The second confidence interval, [374, 388] s/km, is utterly inconsistent with the earlier confidence interval [246, 261]. This is a matter of accuracy. The distance coefficient in the first model is aimed at a different target than the distance coefficient in the second model. In exploring hill-racing data, should we look at distance taking into account climb (the first model) or ignoring climb (the second model). The width of the confidence interval addresses only the issue of precision, not whether the model is accurate for the purpose at hand.

The confidence level

The confidence interval is designed to communicate to a human reader the influence of sampling variation as it plays out in the calculation of a model coefficient (or some other sample statistic such as the median or R^2). The two equivalent formats we use for the interval—for example, [374, 388] or equivalently 381 $—are intended to be easy to read and use for the intended purpose.

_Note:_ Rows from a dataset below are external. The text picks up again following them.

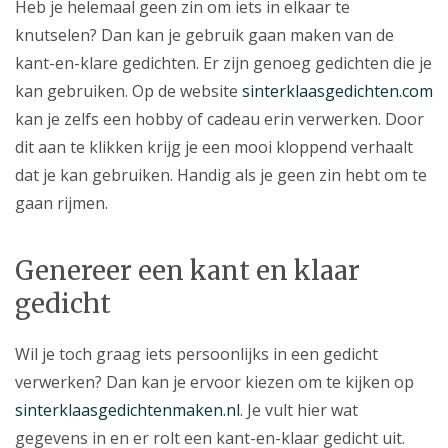
Heb je helemaal geen zin om iets in elkaar te
knutselen? Dan kan je gebruik gaan maken van de
kant-en-klare gedichten. Er zijn genoeg gedichten die je
kan gebruiken. Op de website
sinterklaasgedichten.com
kan je zelfs een hobby of cadeau erin verwerken. Door
dit aan te klikken krijg je een mooi kloppend verhaalt
dat je kan gebruiken. Handig als je geen zin hebt om te
gaan rijmen.
Genereer een kant en klaar
gedicht
Wil je toch graag iets persoonlijks in een gedicht
verwerken? Dan kan je ervoor kiezen om te kijken op
sinterklaasgedichtenmaken.nl
. Je vult hier wat
gegevens in en er rolt een kant-en-klaar gedicht uit.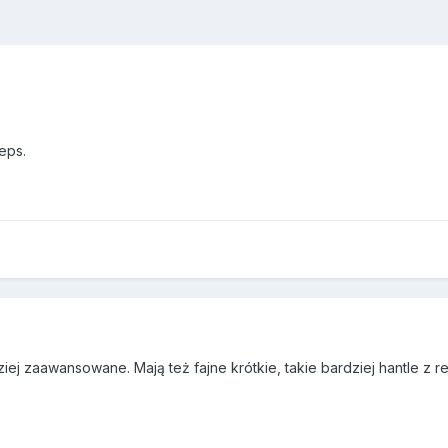
eps.
ziej zaawansowane. Mają też fajne krótkie, takie bardziej hantle z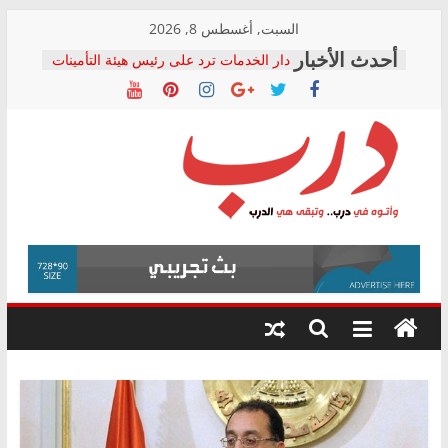
Skip
السبت, أغسطس 8, 2026
to
دار الخدمات ترد على رئيس هيئة التأمينات
content
بعد مؤتمره الصحفي: إنكار الأزمة لا ينهي
معاناة أصحاب المعاشات.. ونطالب بكشف
الشركة المنفذة
فرحات سليمان يكتب: القطاع الصحي إلى
أين؟
حزب التحالف الشعبي يطلق لجنة “الحق
درب
في الصحة” بالإسكندرية لرصد الانتهاكات
ودعم المرضى
صور .. اعتماد الرسومات النهائية للقرار
وأتوه
الوزاري لمدينة الصحفيين.. وانتهاء أعمال
في
إنشاء المبنى الإداري
درب..
المجلس القومي لحقوق الإنسان يعلن
وتبقى
متابعة قضية الدكتور محمد زهران.. ويؤكد:
هي
قرينة البراءة وضمانات المحاكمة العادلة
حق أصيل
الدرب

A more complete picture of sampling variation is provided by treating it as a noise model, as described in Lesson 15. We can choose an appropriate noise model by looking at the distribution shape for sampling variation. Experience has shown that an excellent, general-purpose noise model for sampling variation is the normal noise model. To support this claim we can use a simulation of the sort reported in Figure 19.2, where the distribution of coefficients across the 500 sampling trials has the characteristic shape of the normal model.

To show how that normal noise model relates to confidence intervals, we can calculate a confidence interval from data and compare that interval to a simulation of sampling variation. We will stick with the distance coefficient in the model time ~ distance + climb trained on the Scottish hill racing data in the Hill_racing data frame. But any model of any other data set would show much the same thing.

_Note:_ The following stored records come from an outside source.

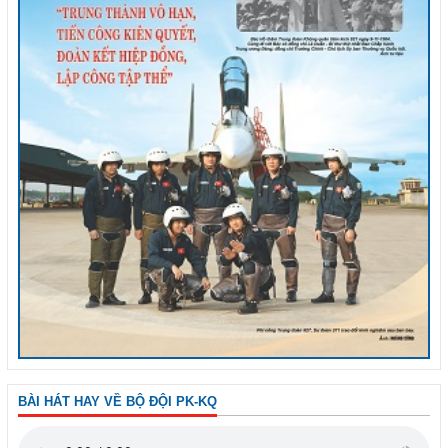
BÀI HÁT HAY VỀ BỘ ĐỘI PK-KQ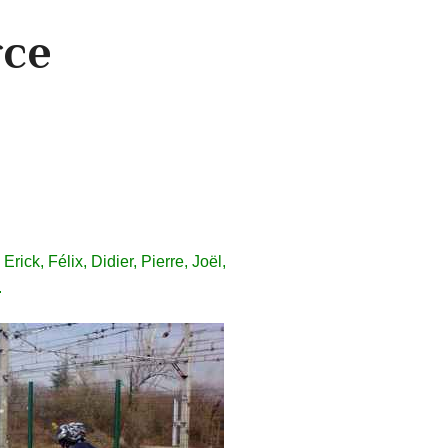
rce
rick, Félix, Didier, Pierre, Joël,
.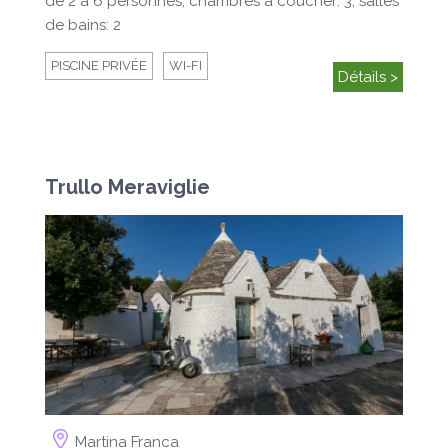
de 2 à 6 personnes, chambres à coucher: 3, salles
de bains: 2
PISCINE PRIVÉE
WI-FI
Détails >
Trullo Meraviglie
Martina Franca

Recall that the confidence interval on distance is 246 s/km to 261 s/km. We can construct individual trials of sampling variation through a technique called “resampling” that will be described in Chapter 19. In essence, the resampling technique takes a sample of the same size from a data frame. In the simulation, we will use resampling to generate a “new” sample, train a model on that new sample, then report the distance coefficient and its confidence interval. Each trial will look like this:

resample(Hill_racing) |>
  model_train(time ~ distance + climb) |>
  conf_interval() |>
  filter(term == "distance")
term .lwr .coef .upr
distance 248.0934 255.5706 263.0479

Let’s run 10,000 such trials and store them in a data frame we will call Trials:

Trials <- 
  resample(Hill_racing) |>
  model_train(time ~ distance + climb) |>
  conf_interval() |>
  filter(term == "distance") |>
  trials(10000)

Now, let’s plot the 10,000 coefficients, one from each trial:

Trials |>
  point_plot(.coef ~ 1, annot = "violin", point_ink = 0.1, size = 0.5) |>
  gf_errorbar(246 + 261 ~ 1, color = "red") |>
  add_plot_labels(y = "Coefficient on distance (s/km)")
Figure 20.2: Five-hundred trials in which the distance coefficient in the model time ~ distance + climb. The [246, 261] confidence interval from the actual data is drawn in red.

Some things to note from Figure 20.2:

  1. The distribution of the distance coefficient from the resampling trials has the shape of the normal noise model.
  2. The large majority of the trials produced a coefficient that falls inside the confidence interval found from the original data.
  3. Some of the trials fall outside that confidence interval. Sometimes, if rarely, the trial falls far outside the confidence interval.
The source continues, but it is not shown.